Record set below:
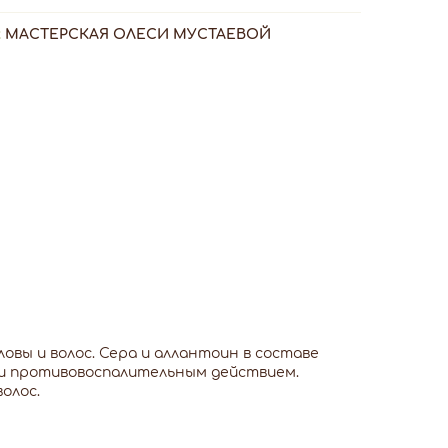
:
МАСТЕРСКАЯ ОЛЕСИ МУСТАЕВОЙ
овы и волос. Сера и аллантоин в составе
 и противовоспалительным действием.
олос.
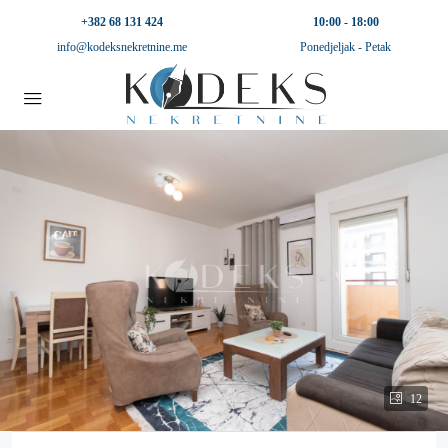
+382 68 131 424
10:00 - 18:00
info@kodeksnekretnine.me
Ponedjeljak - Petak
12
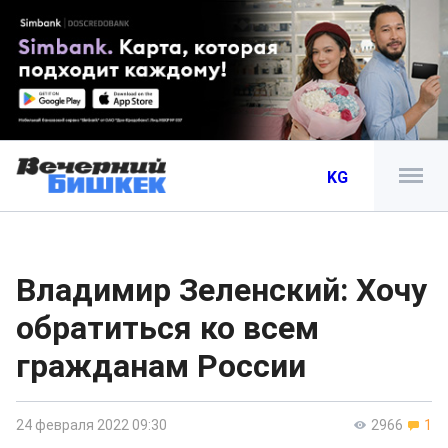
KG
Владимир Зеленский: Хочу
обратиться ко всем
гражданам России
24 февраля 2022 09:30
2966
1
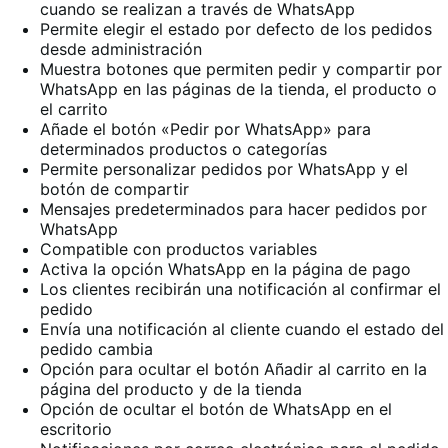
cuando se realizan a través de WhatsApp
Permite elegir el estado por defecto de los pedidos
desde administración
Muestra botones que permiten pedir y compartir por
WhatsApp en las páginas de la tienda, el producto o
el carrito
Añade el botón «Pedir por WhatsApp» para
determinados productos o categorías
Permite personalizar pedidos por WhatsApp y el
botón de compartir
Mensajes predeterminados para hacer pedidos por
WhatsApp
Compatible con productos variables
Activa la opción WhatsApp en la página de pago
Los clientes recibirán una notificación al confirmar el
pedido
Envía una notificación al cliente cuando el estado del
pedido cambia
Opción para ocultar el botón Añadir al carrito en la
página del producto y de la tienda
Opción de ocultar el botón de WhatsApp en el
escritorio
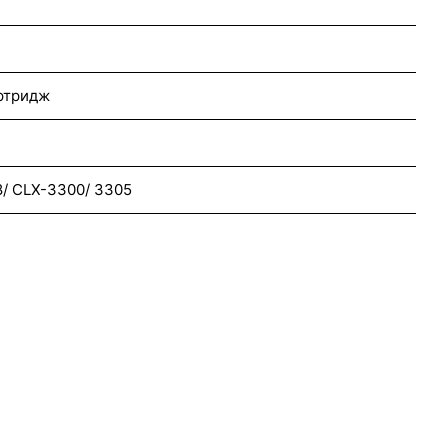
ртридж
8/ CLX-3300/ 3305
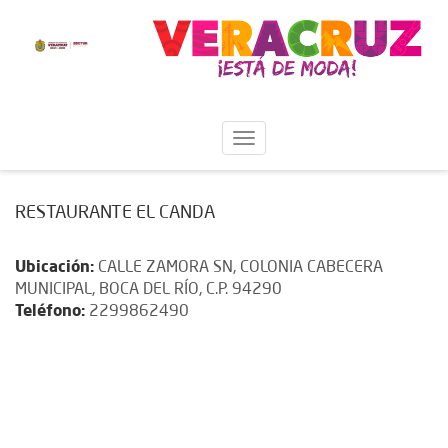
RESTAURANTE EL CANDA
Ubicación:
CALLE ZAMORA SN, COLONIA CABECERA
MUNICIPAL, BOCA DEL RÍO, C.P. 94290
Teléfono:
2299862490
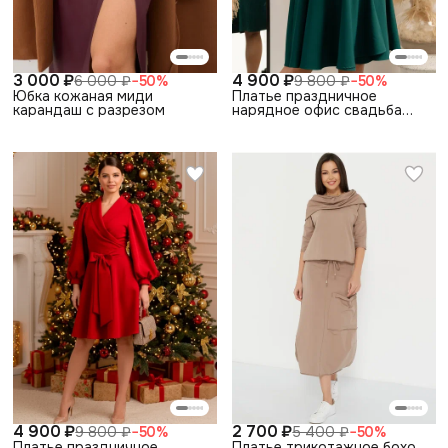
3 000 ₽
4 900 ₽
6 000 ₽
−
50
%
9 800 ₽
−
50
%
Юбка кожаная миди
Платье праздничное
карандаш с разрезом
нарядное офис свадьба
выпускной
4 900 ₽
2 700 ₽
9 800 ₽
−
50
%
5 400 ₽
−
50
%
Платье праздничное
Платье трикотажное бохо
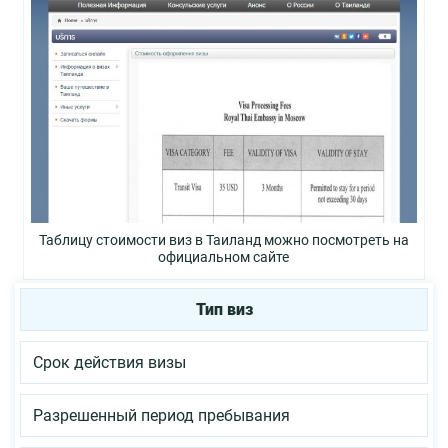
Таблицу стоимости виз в Таиланд можно посмотреть на
официальном сайте
Тип виз
Срок действия визы
Разрешенный период пребывания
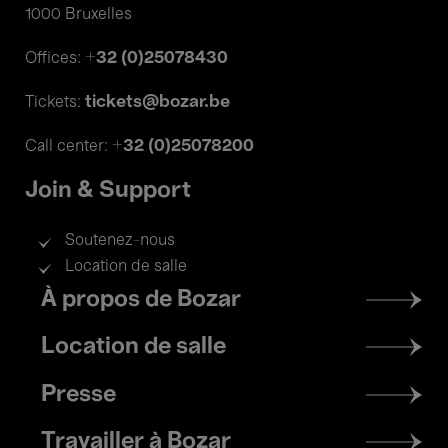
1000 Bruxelles
+32 (0)25078430
Offices:
tickets@bozar.be
Tickets:
+32 (0)25078200
Call center:
Join & Support
Soutenez-nous
Location de salle
Footer
À propos de Bozar
menu
Location de salle
Presse
Travailler à Bozar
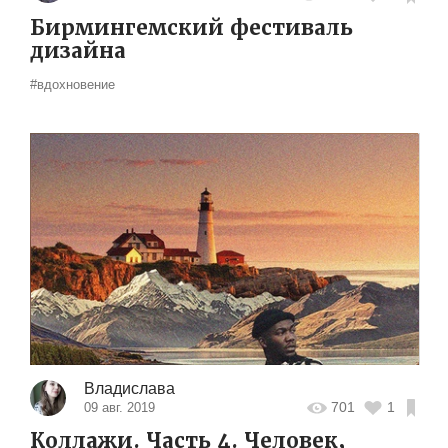
Бирмингемский фестиваль
дизайна
#вдохновение
Владислава
701
1
09 авг. 2019
Коллажи. Часть 4. Человек,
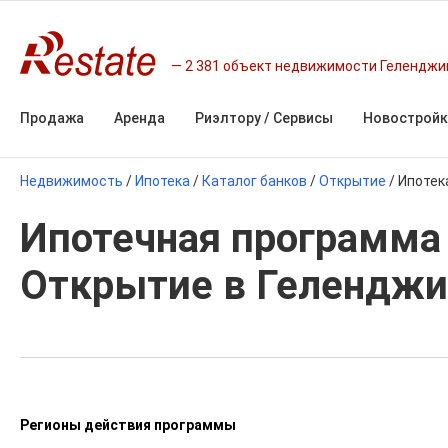
2 381 объект недвижимости Геленджи
Продажа
Аренда
Риэлтору / Сервисы
Новостройк
Недвижимость
/
Ипотека
/
Каталог банков
/
Открытие
/
Ипотек
Ипотечная программа 
Открытие в Геленджи
Регионы действия программы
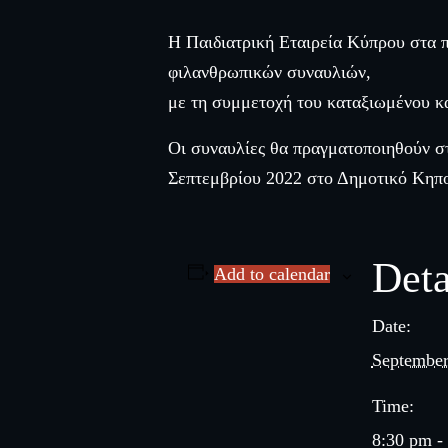
Η Παιδιατρική Εταιρεία Κύπρου στα 
φιλανθρωπικών συναυλιών,
με τη συμμετοχή του καταξιωμένου κ
Οι συναυλίες θα πραγματοποιηθούν σ
Σεπτεμβρίου 2022 στο Δημοτικό Κηπ
Deta
Add to calendar
Date:
September
Time:
8:30 pm -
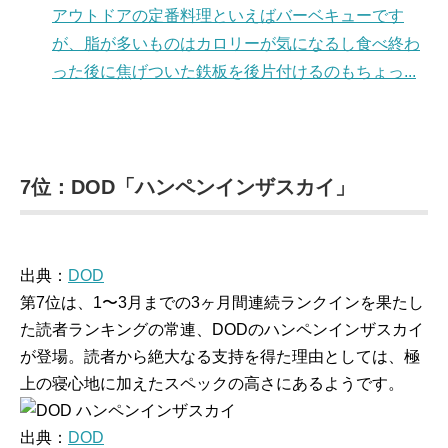
アウトドアの定番料理といえばバーベキューです
が、脂が多いものはカロリーが気になるし食べ終わ
った後に焦げついた鉄板を後片付けるのもちょっ...
7位：DOD「ハンペンインザスカイ」
出典：
DOD
第7位は、1〜3月までの3ヶ月間連続ランクインを果たし
た読者ランキングの常連、DODのハンペンインザスカイ
が登場。読者から絶大なる支持を得た理由としては、極
上の寝心地に加えたスペックの高さにあるようです。
出典：
DOD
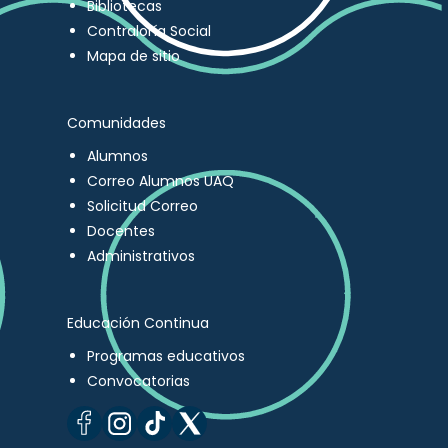
Bibliotecas
Contraloría Social
Mapa de sitio
Comunidades
Alumnos
Correo Alumnos UAQ
Solicitud Correo
Docentes
Administrativos
Educación Continua
Programas educativos
Convocatorias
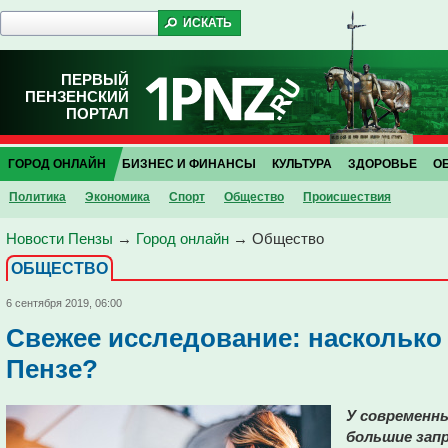
ПЕРВЫЙ
ПЕНЗЕНСКИЙ
ПОРТАЛ
ГОРОД ОНЛАЙН
БИЗНЕС И ФИНАНСЫ
КУЛЬТУРА
ЗДОРОВЬЕ
О
Политика
Экономика
Спорт
Общество
Проиcшествия
Новости Пензы
→
Город онлайн
→
Общество
ОБЩЕСТВО
6 сентября 2019, 06:00
Свежее исследование: насколько
Пензе?
У современн
большие зап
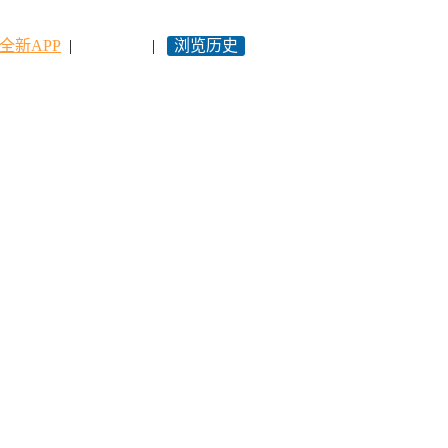
全新APP
|
永久网址
|
浏览历史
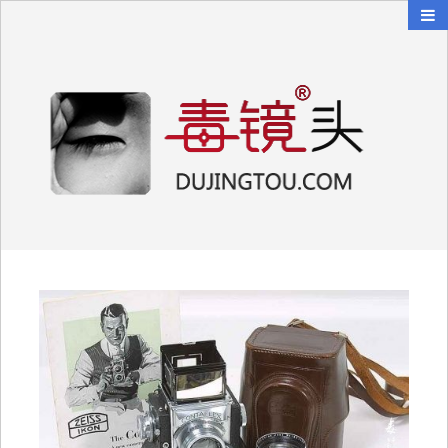
毒镜头
沿着时光逆流而上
End of Record set.
Task prompt:
Return the data exactly. Do not carry over any images.

Solution to the exercise:
:
МАСТЕРСКАЯ ОЛЕСИ МУСТАЕВОЙ
овы и волос. Сера и аллантоин в составе
 и противовоспалительным действием.
олос.
+382 68 131 424
10:00 - 18:00
info@kodeksnekretnine.me
Ponedjeljak - Petak
12
KG
Владимир Зеленский: Хочу
обратиться ко всем
гражданам России
24 февраля 2022 09:30
2966
1
cuando se realizan a través de WhatsApp
Permite elegir el estado por defecto de los pedidos
desde administración
Muestra botones que permiten pedir y compartir por
WhatsApp en las páginas de la tienda, el producto o
el carrito
Añade el botón «Pedir por WhatsApp» para
determinados productos o categorías
Permite personalizar pedidos por WhatsApp y el
botón de compartir
Mensajes predeterminados para hacer pedidos por
WhatsApp
Compatible con productos variables
Activa la opción WhatsApp en la página de pago
Los clientes recibirán una notificación al confirmar el
pedido
Envía una notificación al cliente cuando el estado del
pedido cambia
Opción para ocultar el botón Añadir al carrito en la
página del producto y de la tienda
Opción de ocultar el botón de WhatsApp en el
escritorio
ртридж
8/ CLX-3300/ 3305
RESTAURANTE EL CANDA
Ubicación:
CALLE ZAMORA SN, COLONIA CABECERA
MUNICIPAL, BOCA DEL RÍO, C.P. 94290
Teléfono:
2299862490
3 000 ₽
4 900 ₽
6 000 ₽
−
50
%
9 800 ₽
−
50
%
Юбка кожаная миди
Платье праздничное
карандаш с разрезом
нарядное офис свадьба
выпускной
4 900 ₽
2 700 ₽
9 800 ₽
−
50
%
5 400 ₽
−
50
%
Платье праздничное
Платье трикотажное бохо
Таблицу стоимости виз в Таиланд можно посмотреть на
официальном сайте
Тип виз
Срок действия визы
Разрешенный период пребывания
1000 Bruxelles
+32 (0)25078430
Offices:
tickets@bozar.be
Tickets:
+32 (0)25078200
Call center:
Join & Support
Soutenez-nous
Location de salle
Footer
À propos de Bozar
menu
Location de salle
Presse
Travailler à Bozar
Бирмингемский фестиваль
дизайна
#вдохновение
Владислава
701
1
09 авг. 2019
Коллажи. Часть 4. Человек,
2 381 объект недвижимости Геленджи
Продажа
Аренда
Риэлтору / Сервисы
Новостройк
Недвижимость
/
Ипотека
/
Каталог банков
/
Открытие
/
Ипотек
Ипотечная программа 
Открытие в Геленджи
Регионы действия программы
Η Παιδιατρική Εταιρεία Κύπρου στα 
φιλανθρωπικών συναυλιών,
με τη συμμετοχή του καταξιωμένου κ
Οι συναυλίες θα πραγματοποιηθούν σ
Σεπτεμβρίου 2022 στο Δημοτικό Κηπ
Deta
Add to calendar
Date:
September
Time:
8:30 pm -
アウトドアの定番料理といえばバーベキューです
が、脂が多いものはカロリーが気になるし食べ終わ
った後に焦げついた鉄板を後片付けるのもちょっ...
7位：DOD「ハンペンインザスカイ」
出典：
DOD
第7位は、1〜3月までの3ヶ月間連続ランクインを果たし
た読者ランキングの常連、DODのハンペンインザスカイ
が登場。読者から絶大なる支持を得た理由としては、極
上の寝心地に加えたスペックの高さにあるようです。
出典：
DOD
Bibliotecas
Contraloría Social
Mapa de sitio
Comunidades
Alumnos
Correo Alumnos UAQ
Solicitud Correo
Docentes
Administrativos
Educación Continua
Programas educativos
Convocatorias
ПЕРВЫЙ
ПЕНЗЕНСКИЙ
ПОРТАЛ
ГОРОД ОНЛАЙН
БИЗНЕС И ФИНАНСЫ
КУЛЬТУРА
ЗДОРОВЬЕ
О
Политика
Экономика
Спорт
Общество
Проиcшествия
Новости Пензы
→
Город онлайн
→
Общество
ОБЩЕСТВО
6 сентября 2019, 06:00
Свежее исследование: насколько
Пензе?
У современн
большие зап
全新APP
|
永久网址
|
浏览历史
毒镜头
沿着时光逆流而上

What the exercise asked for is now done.